START INPUT MATERIAL
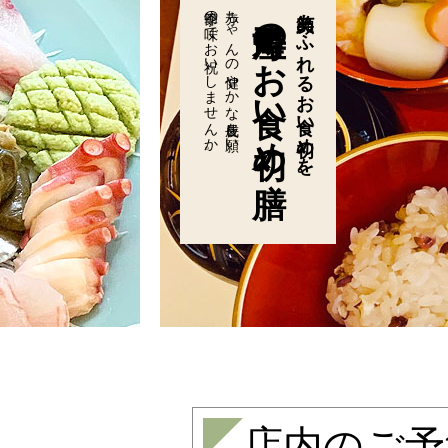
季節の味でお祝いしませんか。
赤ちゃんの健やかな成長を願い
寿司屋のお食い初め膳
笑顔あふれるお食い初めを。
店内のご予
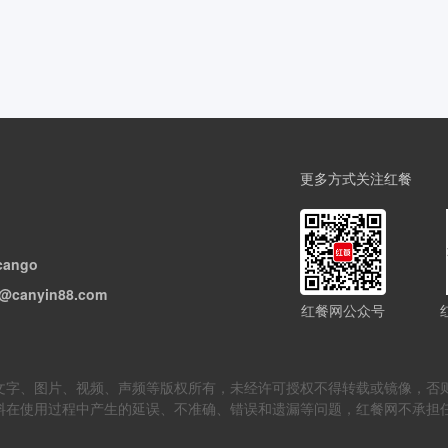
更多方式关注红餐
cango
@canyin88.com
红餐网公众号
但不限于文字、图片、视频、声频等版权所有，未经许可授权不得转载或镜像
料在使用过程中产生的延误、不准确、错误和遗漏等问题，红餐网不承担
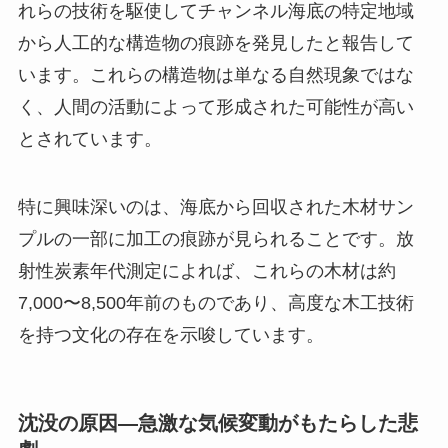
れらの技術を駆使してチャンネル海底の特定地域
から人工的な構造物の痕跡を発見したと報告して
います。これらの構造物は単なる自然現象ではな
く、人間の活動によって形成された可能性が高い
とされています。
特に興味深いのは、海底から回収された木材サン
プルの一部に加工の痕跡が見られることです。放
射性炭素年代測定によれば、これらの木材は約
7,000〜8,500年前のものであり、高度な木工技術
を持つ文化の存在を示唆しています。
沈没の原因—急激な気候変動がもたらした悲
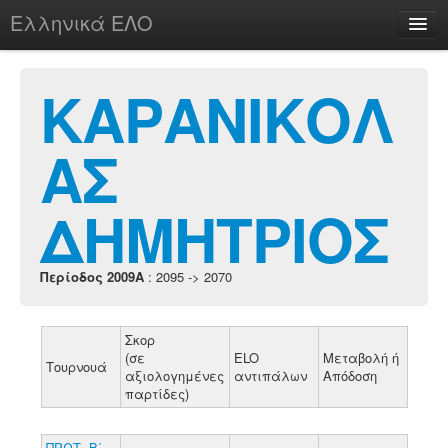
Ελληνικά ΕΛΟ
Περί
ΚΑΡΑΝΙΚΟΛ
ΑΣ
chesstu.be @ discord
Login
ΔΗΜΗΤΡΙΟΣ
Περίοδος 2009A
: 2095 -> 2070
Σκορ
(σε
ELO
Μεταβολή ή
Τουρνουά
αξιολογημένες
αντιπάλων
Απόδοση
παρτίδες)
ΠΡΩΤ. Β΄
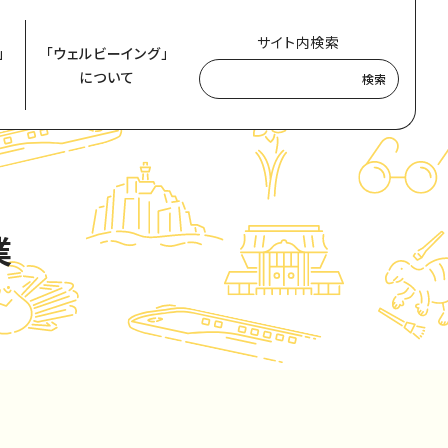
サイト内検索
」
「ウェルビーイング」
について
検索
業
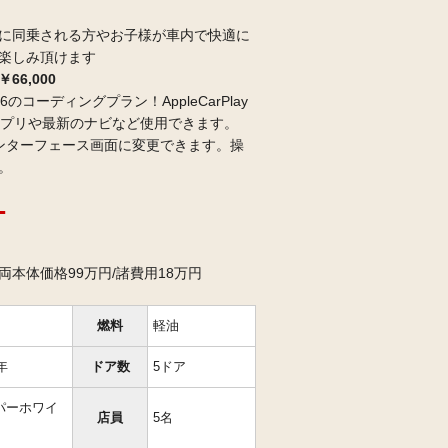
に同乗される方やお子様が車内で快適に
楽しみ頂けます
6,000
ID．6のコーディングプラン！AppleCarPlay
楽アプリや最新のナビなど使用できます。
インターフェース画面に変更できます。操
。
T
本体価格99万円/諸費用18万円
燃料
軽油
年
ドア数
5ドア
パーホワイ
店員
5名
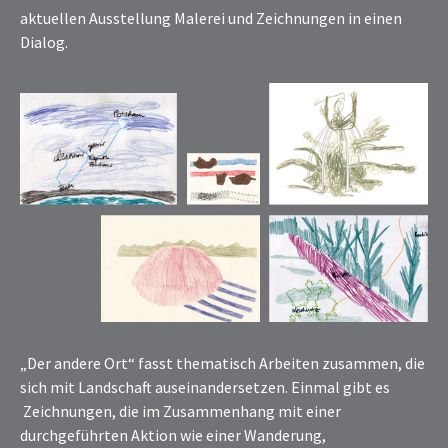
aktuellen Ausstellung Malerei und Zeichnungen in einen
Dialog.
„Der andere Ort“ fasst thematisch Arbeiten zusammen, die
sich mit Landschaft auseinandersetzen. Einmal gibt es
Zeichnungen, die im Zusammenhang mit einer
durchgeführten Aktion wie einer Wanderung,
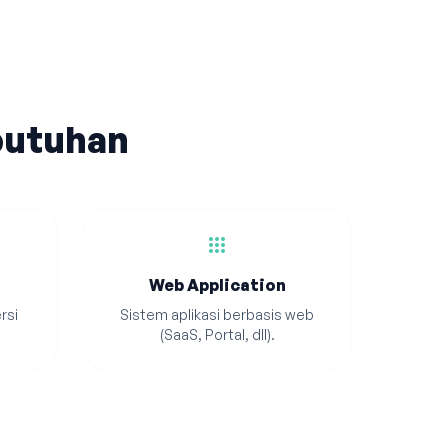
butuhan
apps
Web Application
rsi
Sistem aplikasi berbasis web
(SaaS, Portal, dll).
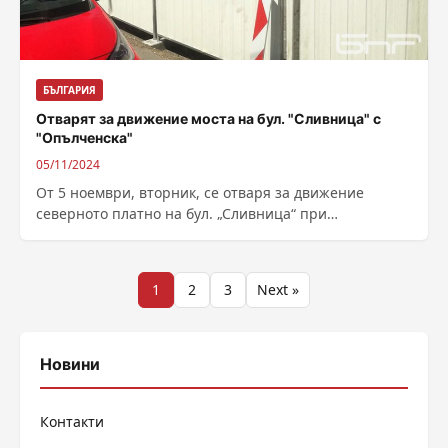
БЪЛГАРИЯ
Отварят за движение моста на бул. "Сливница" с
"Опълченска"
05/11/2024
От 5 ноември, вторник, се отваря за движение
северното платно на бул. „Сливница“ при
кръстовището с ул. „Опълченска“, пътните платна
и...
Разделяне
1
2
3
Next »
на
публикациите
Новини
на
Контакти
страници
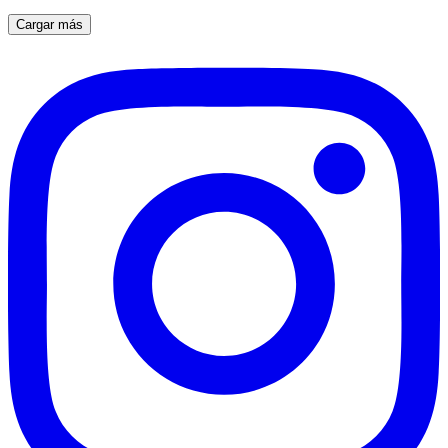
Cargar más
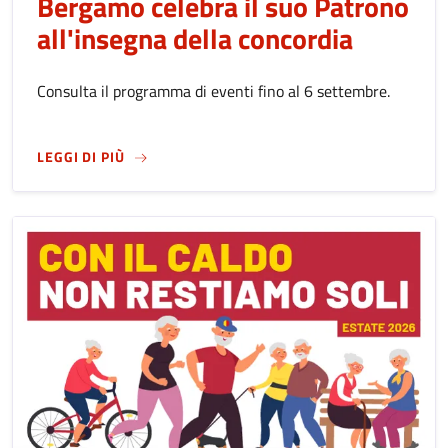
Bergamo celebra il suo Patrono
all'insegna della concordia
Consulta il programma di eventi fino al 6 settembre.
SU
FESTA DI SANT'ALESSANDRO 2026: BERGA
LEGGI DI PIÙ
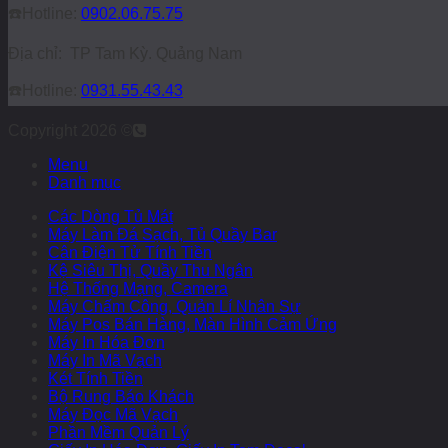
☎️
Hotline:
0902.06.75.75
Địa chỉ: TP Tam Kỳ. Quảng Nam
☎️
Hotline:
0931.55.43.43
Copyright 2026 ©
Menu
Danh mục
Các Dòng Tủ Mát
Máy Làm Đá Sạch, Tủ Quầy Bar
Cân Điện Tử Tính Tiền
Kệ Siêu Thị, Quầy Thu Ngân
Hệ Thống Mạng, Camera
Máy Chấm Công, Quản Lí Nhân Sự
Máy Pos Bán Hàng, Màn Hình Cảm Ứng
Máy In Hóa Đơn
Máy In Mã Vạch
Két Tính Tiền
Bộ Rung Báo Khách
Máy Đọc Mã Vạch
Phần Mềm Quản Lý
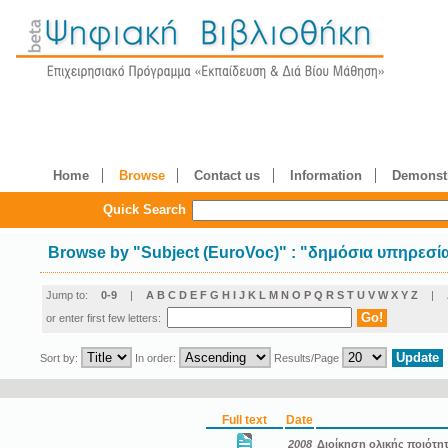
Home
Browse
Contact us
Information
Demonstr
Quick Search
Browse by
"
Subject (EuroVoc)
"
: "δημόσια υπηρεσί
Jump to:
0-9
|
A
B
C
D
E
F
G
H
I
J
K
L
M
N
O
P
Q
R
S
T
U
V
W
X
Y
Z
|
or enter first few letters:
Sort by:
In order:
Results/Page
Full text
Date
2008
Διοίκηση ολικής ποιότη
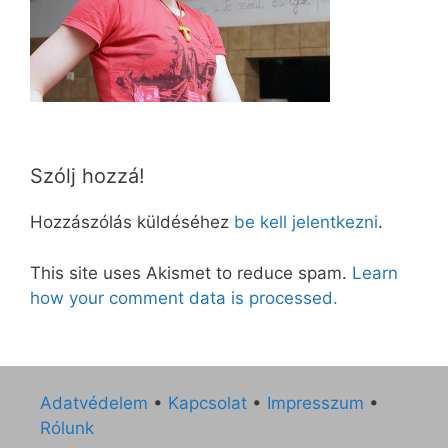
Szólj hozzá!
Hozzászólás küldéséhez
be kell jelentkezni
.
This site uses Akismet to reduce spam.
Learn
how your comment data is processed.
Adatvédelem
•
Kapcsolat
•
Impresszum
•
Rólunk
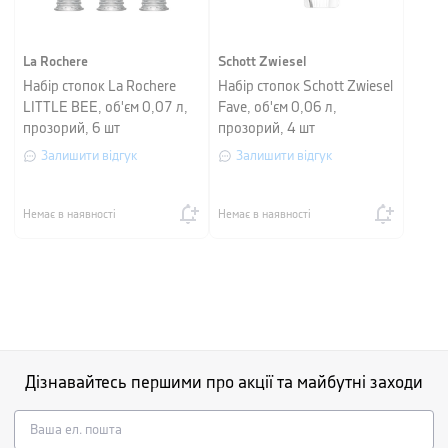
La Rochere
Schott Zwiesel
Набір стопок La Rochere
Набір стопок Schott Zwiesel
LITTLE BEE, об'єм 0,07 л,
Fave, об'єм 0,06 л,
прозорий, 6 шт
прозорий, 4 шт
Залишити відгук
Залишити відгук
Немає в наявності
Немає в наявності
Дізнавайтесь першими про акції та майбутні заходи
END INPUT MATERIAL
Could you print all of the entries above exactly as written, minus the pictures?

季節の味でお祝いしませんか。
赤ちゃんの健やかな成長を願い
寿司屋のお食い初め膳
笑顔あふれるお食い初めを。
店内のご予
更多方式关注红餐
cango
@canyin88.com
红餐网公众号
但不限于文字、图片、视频、声频等版权所有，未经许可授权不得转载或镜像
料在使用过程中产生的延误、不准确、错误和遗漏等问题，红餐网不承担
れらの技術を駆使してチャンネル海底の特定地域
から人工的な構造物の痕跡を発見したと報告して
います。これらの構造物は単なる自然現象ではな
く、人間の活動によって形成された可能性が高い
とされています。
特に興味深いのは、海底から回収された木材サン
プルの一部に加工の痕跡が見られることです。放
射性炭素年代測定によれば、これらの木材は約
7,000〜8,500年前のものであり、高度な木工技術
を持つ文化の存在を示唆しています。
沈没の原因—急激な気候変動がもたらした悲
Ελληνικά ΕΛΟ
Περί
ΚΑΡΑΝΙΚΟΛ
ΑΣ
chesstu.be @ discord
Login
ΔΗΜΗΤΡΙΟΣ
Περίοδος 2009A
: 2095 -> 2070
Σκορ
(σε
ELO
Μεταβολή ή
Τουρνουά
αξιολογημένες
αντιπάλων
Απόδοση
παρτίδες)
ΠΡΩΤ. Β΄
サイト内検索
」
「ウェルビーイング」
について
検索
業
に同乗される方やお子様が車内で快適に
楽しみ頂けます
6,000
ID．6のコーディングプラン！AppleCarPlay
楽アプリや最新のナビなど使用できます。
インターフェース画面に変更できます。操
。
T
本体価格99万円/諸費用18万円
燃料
軽油
年
ドア数
5ドア
パーホワイ
店員
5名
aktuellen Ausstellung Malerei und Zeichnungen in einen
Dialog.
„Der andere Ort“ fasst thematisch Arbeiten zusammen, die
sich mit Landschaft auseinandersetzen. Einmal gibt es
Zeichnungen, die im Zusammenhang mit einer
durchgeführten Aktion wie einer Wanderung,
butuhan
apps
Web Application
rsi
Sistem aplikasi berbasis web
(SaaS, Portal, dll).
БЪЛГАРИЯ
Отварят за движение моста на бул. "Сливница" с
"Опълченска"
05/11/2024
От 5 ноември, вторник, се отваря за движение
северното платно на бул. „Сливница“ при
кръстовището с ул. „Опълченска“, пътните платна
и...
Разделяне
1
2
3
Next »
на
публикациите
Новини
на
Контакти
страници
Cargar más
Bergamo celebra il suo Patrono
all'insegna della concordia
Consulta il programma di eventi fino al 6 settembre.
SU
FESTA DI SANT'ALESSANDRO 2026: BERGA
LEGGI DI PIÙ
☎️
Hotline:
0902.06.75.75
Địa chỉ: TP Tam Kỳ. Quảng Nam
☎️
Hotline:
0931.55.43.43
Copyright 2026 ©
Menu
Danh mục
Các Dòng Tủ Mát
Máy Làm Đá Sạch, Tủ Quầy Bar
Cân Điện Tử Tính Tiền
Kệ Siêu Thị, Quầy Thu Ngân
Hệ Thống Mạng, Camera
Máy Chấm Công, Quản Lí Nhân Sự
Máy Pos Bán Hàng, Màn Hình Cảm Ứng
Máy In Hóa Đơn
Máy In Mã Vạch
Két Tính Tiền
Bộ Rung Báo Khách
Máy Đọc Mã Vạch
Phần Mềm Quản Lý
Home
Browse
Contact us
Information
Demonstr
Quick Search
Browse by
"
Subject (EuroVoc)
"
: "δημόσια υπηρεσί
Jump to:
0-9
|
A
B
C
D
E
F
G
H
I
J
K
L
M
N
O
P
Q
R
S
T
U
V
W
X
Y
Z
|
or enter first few letters:
Sort by:
In order:
Results/Page
Full text
Date
2008
Διοίκηση ολικής ποιότη
Szólj hozzá!
Hozzászólás küldéséhez
be kell jelentkezni
.
This site uses Akismet to reduce spam.
Learn
how your comment data is processed.
Adatvédelem
•
Kapcsolat
•
Impresszum
•
Rólunk
La Rochere
Schott Zwiesel
Набір стопок La Rochere
Набір стопок Schott Zwiesel
LITTLE BEE, об'єм 0,07 л,
Fave, об'єм 0,06 л,
прозорий, 6 шт
прозорий, 4 шт
Залишити відгук
Залишити відгук
Немає в наявності
Немає в наявності
Дізнавайтесь першими про акції та майбутні заходи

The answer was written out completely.